**Exercise aim:** Find each line below where the word "böyle" occurs, and copy it.

**Information provided:**
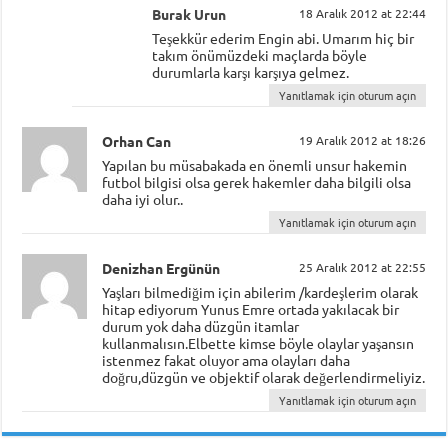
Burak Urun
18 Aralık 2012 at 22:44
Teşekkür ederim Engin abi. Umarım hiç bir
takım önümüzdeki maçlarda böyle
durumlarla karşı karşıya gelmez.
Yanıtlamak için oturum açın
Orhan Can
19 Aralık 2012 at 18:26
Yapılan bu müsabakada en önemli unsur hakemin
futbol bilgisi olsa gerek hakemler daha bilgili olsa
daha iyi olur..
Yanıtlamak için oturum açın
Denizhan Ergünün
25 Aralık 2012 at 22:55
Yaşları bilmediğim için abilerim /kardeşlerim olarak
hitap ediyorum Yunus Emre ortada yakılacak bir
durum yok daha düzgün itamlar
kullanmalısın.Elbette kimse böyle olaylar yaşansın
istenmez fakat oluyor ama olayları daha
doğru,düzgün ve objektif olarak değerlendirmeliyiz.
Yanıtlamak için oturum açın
--
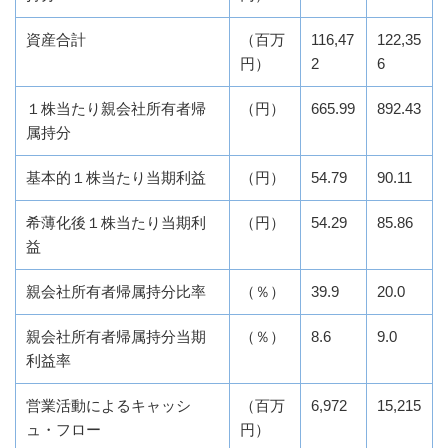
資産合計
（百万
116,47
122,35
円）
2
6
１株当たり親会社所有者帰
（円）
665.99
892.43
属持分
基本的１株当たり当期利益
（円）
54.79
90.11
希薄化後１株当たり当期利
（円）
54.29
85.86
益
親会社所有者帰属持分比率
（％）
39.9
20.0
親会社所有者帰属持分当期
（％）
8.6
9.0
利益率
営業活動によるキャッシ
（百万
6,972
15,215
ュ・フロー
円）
--
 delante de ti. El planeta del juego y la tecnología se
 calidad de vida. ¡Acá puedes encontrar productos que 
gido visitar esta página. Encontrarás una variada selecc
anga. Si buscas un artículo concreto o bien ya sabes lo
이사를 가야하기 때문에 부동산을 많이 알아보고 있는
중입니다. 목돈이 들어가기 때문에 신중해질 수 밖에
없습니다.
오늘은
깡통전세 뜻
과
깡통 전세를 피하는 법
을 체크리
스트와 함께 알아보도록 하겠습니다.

**Reply:**
takım önümüzdeki maçlarda böyle
kullanmalısın.Elbette kimse böyle olaylar yaşansın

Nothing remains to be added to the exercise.